Based on a 2,000 calorie diet

Directions

  1. Wash, peel, and core the quinces, reserving the cores and peels. Coarsely chop the flesh and transfer the fruit to a large pan. Wrap the cores and peels in cheesecloth, tie the bag with kitchen string, and add it to the pan. (The peels contain most of the fruit's pectin, which contributes to the firmness of the quince paste.)
  2. Pour in enough water to cover the quinces and boil, half-covered, for 30 to 40 minutes or until the fruit is very soft. Remove the bag of peels and pass the quince flesh through a sieve or food mill. (For best results, don't use a food processor as it will result in too fine a texture.) You should have about 2 1/2 pounds of fruit pulp.
  3. Transfer the quince pulp to a saucepan and add the sugar (ideally, you should add the same amount of sugar, by weight, as the fruit pulp). Cook and stir over low heat until the sugar is dissolved. Continue cooking for about 1 1/2 hours, stirring frequently with a wooden spoon, until the paste becomes very thick and has a deep orange color. Draw the wooden spoon along the bottom of the saucepan: it should leave a trail and the quince mixture will stick to the spoon.
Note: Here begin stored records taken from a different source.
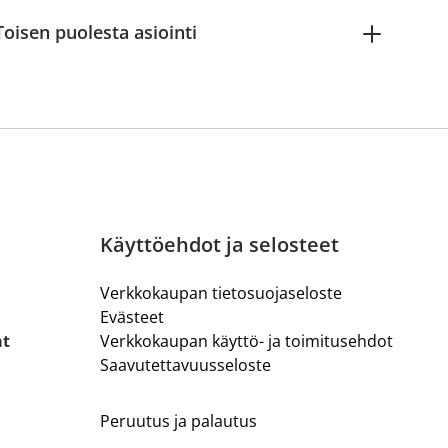
Toisen puolesta asiointi
Käyttöehdot ja selosteet
Verkkokaupan tietosuojaseloste
Evästeet
at
Verkkokaupan käyttö- ja toimitusehdot
Saavutettavuusseloste
n
Peruutus ja palautus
  4. Lightly grease a 9x13-inch baking dish or line it with greased parchment paper. Transfer the quince paste to the baking dish, spreading it about 1 1/2-inch thick. Smooth the top and allow it to cool.
  5. Dry the paste on your lowest oven setting, no more than 125 degrees F (52 degrees C), for about 1 1/2 hours. Allow the quince paste to cool completely before slicing. (In Europe, the traditional method of drying the quince paste is to leave it in a cupboard for about 7 days. The remaining juices will continue to evaporate and render a drier paste.)
  6. Store quince paste in an airtight container in the refrigerator; the color will deepen with age.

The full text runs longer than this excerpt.